Prassi amministrativa e giurisprudenza Ue si sono espresse, di recente, sulla normativa in materia

Di Mirco GAZZERA

La disciplina fiscale delle società di comodo ha lo scopo di disincentivare il ricorso all’utilizzo dello strumento societario come schermo per nascondere l’effettivo proprietario di beni, avvalendosi delle norme più favorevoli dettate per le società (circ. Agenzia delle Entrate n. 5/2007).
Tale normativa prevede, fra l’altro, delle penalizzazioni in materia IVA che sono state oggetto, recentemente, di una risposta a interpello dell’Agenzia delle Entrate e, soprattutto, di un’importante sentenza della Corte di Giustizia dell’Ue.

Ai sensi dell’art. 30 comma 1 della L. 724/94, “le società per azioni, in accomandita per azioni, a responsabilità limitata, in nome collettivo e in accomandita semplice, nonché le società e gli enti di ogni tipo non residenti, con stabile organizzazione nel territorio dello Stato, si considerano non operativi se l’ammontare complessivo dei ricavi, degli incrementi delle rimanenze e dei proventi, esclusi quelli straordinari, risultanti dal conto economico, ove prescritto, è inferiore alla somma degli importi” che risultano applicando determinate percentuali ad alcune attività patrimoniali.

Con riguardo all’IVA, il comma 4 della predetta disposizione preclude:
– il rimborso del credito, la sua compensazione nel modello F24 o la cessione a terzi, alle società di comodo per il periodo d’imposta con riferimento al quale il credito viene esposto in dichiarazione;
– la compensazione del credito anche con il debito delle successive liquidazioni periodiche, alle società di comodo che, per tre periodi d’imposta consecutivi, non effettuino operazioni rilevanti ai fini IVA per un importo almeno pari ai ricavi minimi presunti.

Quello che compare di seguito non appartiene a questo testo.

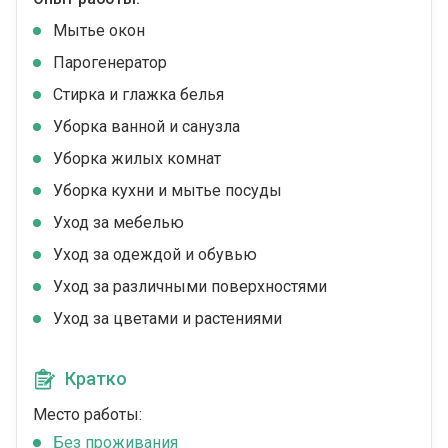
Мытье окон
Парогенератор
Стирка и глажка белья
Уборка ванной и санузла
Уборка жилых комнат
Уборка кухни и мытье посуды
Уход за мебелью
Уход за одеждой и обувью
Уход за различными поверхностями
Уход за цветами и растениями
Кратко
Место работы:
Без проживания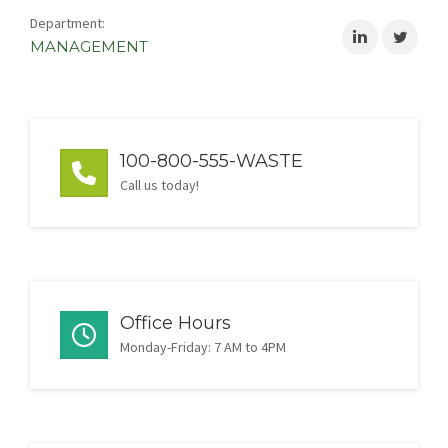
Department:
MANAGEMENT
100-800-555-WASTE
Call us today!
Office Hours
Monday-Friday: 7 AM to 4PM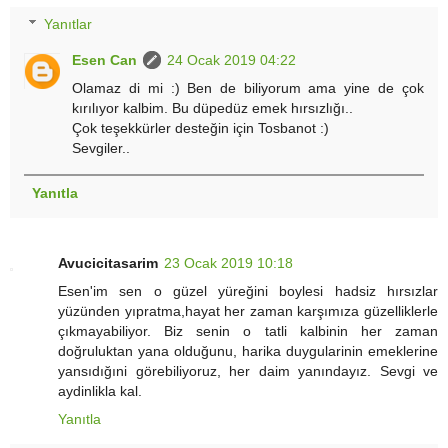
Yanıtlar
Esen Can
24 Ocak 2019 04:22
Olamaz di mi :) Ben de biliyorum ama yine de çok
kırılıyor kalbim. Bu düpedüz emek hırsızlığı..
Çok teşekkürler desteğin için Tosbanot :)
Sevgiler..
Yanıtla
Avucicitasarim
23 Ocak 2019 10:18
Esen'im sen o güzel yüreğini boylesi hadsiz hırsızlar
yüzünden yıpratma,hayat her zaman karşımıza güzelliklerle
çıkmayabiliyor. Biz senin o tatli kalbinin her zaman
doğruluktan yana olduğunu, harika duygularinin emeklerine
yansıdığıni görebiliyoruz, her daim yanındayız. Sevgi ve
aydinlikla kal.
Yanıtla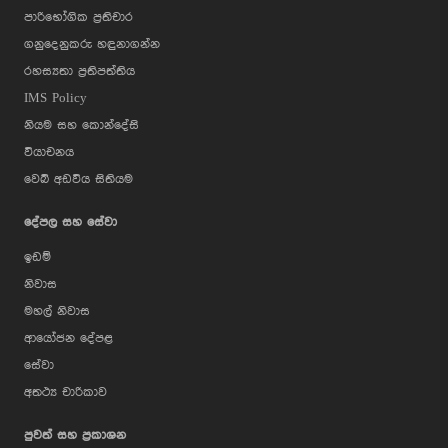
පාරිභෝගික ප්‍රතිචාර
ගනුදෙනුකරු හඳුනාගන්න
රහස්‍යතා ප්‍රතිපත්තිය
IMS Policy
නියම සහ කොන්දේසි
වියාචනය
වෙබ් අඩවිය සිතියම
දේපල සහ සේවා
ඉඩම්
නිවාස
මහල් නිවාස
ආයෝජන දේපළ
සේවා
අතථ්‍ය චාරිකාව
පුවත් සහ ප්‍රකාශන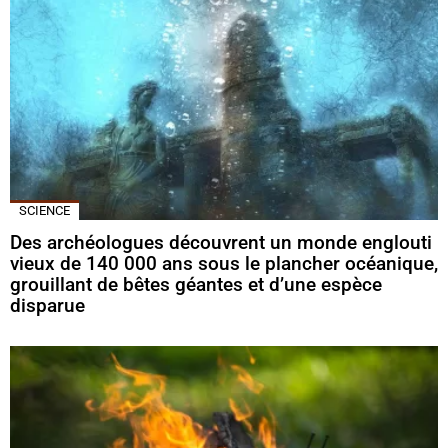
SCIENCE
Des archéologues découvrent un monde englouti
vieux de 140 000 ans sous le plancher océanique,
grouillant de bêtes géantes et d’une espèce
disparue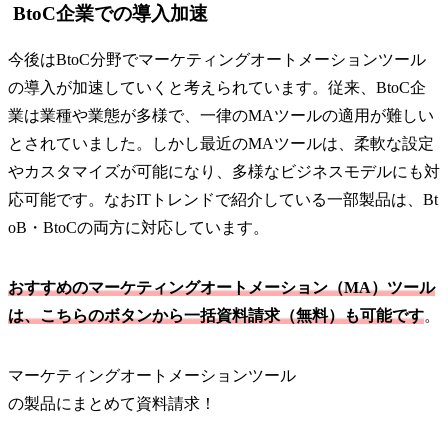
BtoC企業での導入加速
今後はBtoC分野でマーケティングオートメーションツール
の導入が加速していくと考えられています。従来、BtoC企
業は業種や業態が多様で、一律のMAツールの適用が難しい
とされていました。しかし最近のMAツールは、柔軟な設定
やカスタマイズが可能になり、多様なビジネスモデルにも対
応可能です。なおITトレンドで紹介している一部製品は、Bt
oB・BtoCの両方に対応しています。
おすすめのマーケティングオートメーション（MA）ツール
は、こちらのボタンから一括資料請求（無料）も可能です
。
マーケティングオートメーションツール
の
製品
にまとめて資料請求！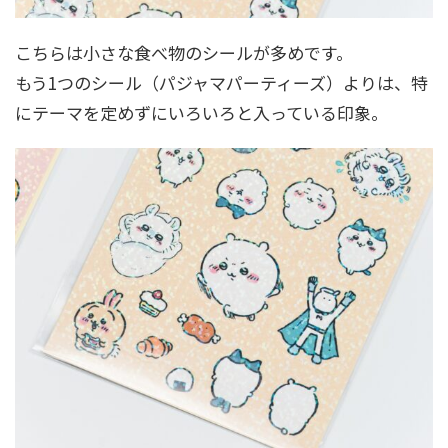
こちらは小さな食べ物のシールが多めです。
もう1つのシール（パジャマパーティーズ）よりは、特
にテーマを定めずにいろいろと入っている印象。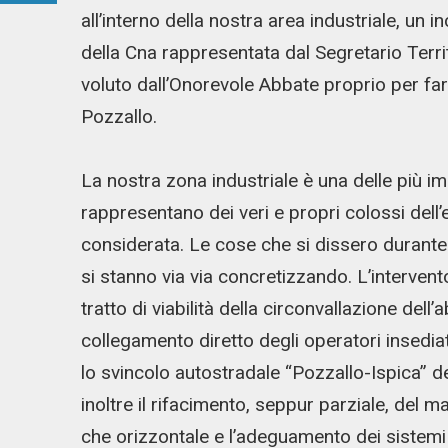
all’interno della nostra area industriale, un
della Cna rappresentata dal Segretario Ter
voluto dall’Onorevole Abbate proprio per fa
Pozzallo.
La nostra zona industriale è una delle più im
rappresentano dei veri e propri colossi dell
considerata. Le cose che si dissero durant
si stanno via via concretizzando. L’interve
tratto di viabilità della circonvallazione dell
collegamento diretto degli operatori insedia
lo svincolo autostradale “Pozzallo-Ispica” 
inoltre il rifacimento, seppur parziale, del m
che orizzontale e l’adeguamento dei sistemi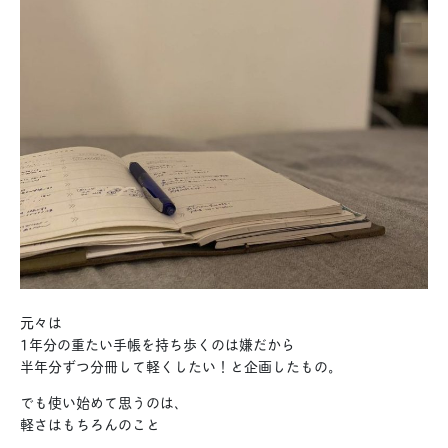
元々は
1年分の重たい手帳を持ち歩くのは嫌だから
半年分ずつ分冊して軽くしたい！と企画したもの。
でも使い始めて思うのは、
軽さはもちろんのこと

Nella risposta a interpello dell’Agenzia delle Entrate n. 10/2024 è stata ammessa la possibilità del soggetto passivo di ripristinare, in dichiarazione IVA, il credito ottenuto a rimborso e poi contestato dall’Agenzia delle Entrate per mancanza dei presupposti di operatività, ma che, una volta riversato, può essere scomputato dall’imposta a debito relativa ai periodi di imposta successivi (si veda “Possibile il ripristino del credito IVA se la società ritorna operativa” del 18 gennaio 2024).

Nella predetta situazione, limitatamente alle somme rateali restituite ogni anno (al netto di sanzioni e interessi), il soggetto passivo può indicare, nell’attuale rigo VL40 della dichiarazione IVA, la quota di credito “ripristinata” che confluirà nel quadro VX. Pertanto, sarà possibile chiedere il rimborso del credito, sussistendo le condizioni previste dall’art. 30 del DPR 633/72, oppure destinare lo stesso in detrazione e/o in compensazione nel modello F24.

Nella sentenza relativa alla causa C-341/22, la Corte di Giustizia dell’Ue si è pronunciata sulla perdita definitiva del credito IVA prevista, dalla normativa italiana, qualora per un triennio non siano state effettuate operazioni rilevanti ai fini dell’imposta per un importo almeno pari ai ricavi minimi presunti.